Portanto, internacionalmente, a MGF é reconhecida como uma violação grave dos direitos humanos das raparigas e mulheres, uma manifestação de desigualdade de género profundamente enraizada e uma forma extrema de discriminação contra raparigas e mulheres.
A MGF viola os direitos das mulheres e meninas à saúde pessoal, segurança e integridade corporal; o direito de não ser submetido a tortura ou tratamento cruel, desumano ou degradante; e nos casos em que conduz à morte, o direito à vida.
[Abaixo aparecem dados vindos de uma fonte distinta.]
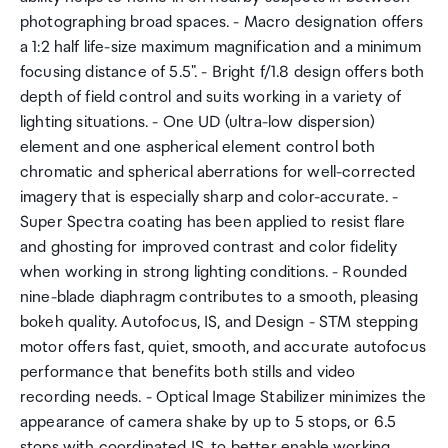
photographing broad spaces. - Macro designation offers
a 1:2 half life-size maximum magnification and a minimum
focusing distance of 5.5". - Bright f/1.8 design offers both
depth of field control and suits working in a variety of
lighting situations. - One UD (ultra-low dispersion)
element and one aspherical element control both
chromatic and spherical aberrations for well-corrected
imagery that is especially sharp and color-accurate. -
Super Spectra coating has been applied to resist flare
and ghosting for improved contrast and color fidelity
when working in strong lighting conditions. - Rounded
nine-blade diaphragm contributes to a smooth, pleasing
bokeh quality. Autofocus, IS, and Design - STM stepping
motor offers fast, quiet, smooth, and accurate autofocus
performance that benefits both stills and video
recording needs. - Optical Image Stabilizer minimizes the
appearance of camera shake by up to 5 stops, or 6.5
stops with coordinated IS, to better enable working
Esforços globais para erradicar a MGF
Em 2008, a Assembleia Mundial da Saúde aprovou uma resolução sobre a erradicação das práticas de MGF (WHA61.16), enfatizando a necessidade de uma acção concertada em todos os departamentos, incluindo a saúde, a educação, as finanças, a justiça e os assuntos das mulheres.
O Fundo das Nações Unidas para a Infância (UNICEF) e o Fundo das Nações Unidas para a População (UNFPA) lideram conjuntamente o maior programa do mundo para acabar com a MGF.
Estão a ser realizadas intervenções em 17 países, com um plano para acabar com a história da MGF através de 30 anos de trabalho.
O programa, lançado em 2008, trabalha com comunidades e governos para aumentar a consciencialização sobre os danos causados pela MGF, mudar as normas sociais para o abandono colectivo, promulgar leis e políticas para proibir a MGF e prestar cuidados médicos e psicológicos às vítimas.
De acordo com o relatório da UNICEF “Mutilação Genital Feminina: Preocupações Globais” divulgado no Dia Internacional da Mulher, 8 de março de 2024:
Treze países já aprovaram legislação nacional que proíbe a MGF, ajudando mais de 6 milhões de raparigas e mulheres a terem acesso a serviços de prevenção, protecção e tratamento relacionados com a MGF. Aproximadamente 45 milhões de pessoas em comunidades de 15 países/regiões declararam publicamente o seu abandono desta prática.
O relatório também indica que o progresso está a acelerar. Metade do progresso alcançado nos últimos 30 anos ocorreu nos últimos 10 anos. Países como o Quénia, a Serra Leoa e o Egipto estão a assistir a um rápido declínio nas taxas de MGF.
As atitudes em relação à MGF também estão a mudar. O relatório afirma que cerca de 400 milhões de pessoas (dois terços da população) em África e no Médio Oriente opõem-se actualmente à MGF.
No entanto, os dados também mostram que o ritmo de eliminação da MGF está aquém do crescimento populacional, especialmente nas regiões onde a MGF é mais comum.
A taxa global de declínio precisa de ser 27 vezes mais rápida para acabar com a prática da MGF até 2030.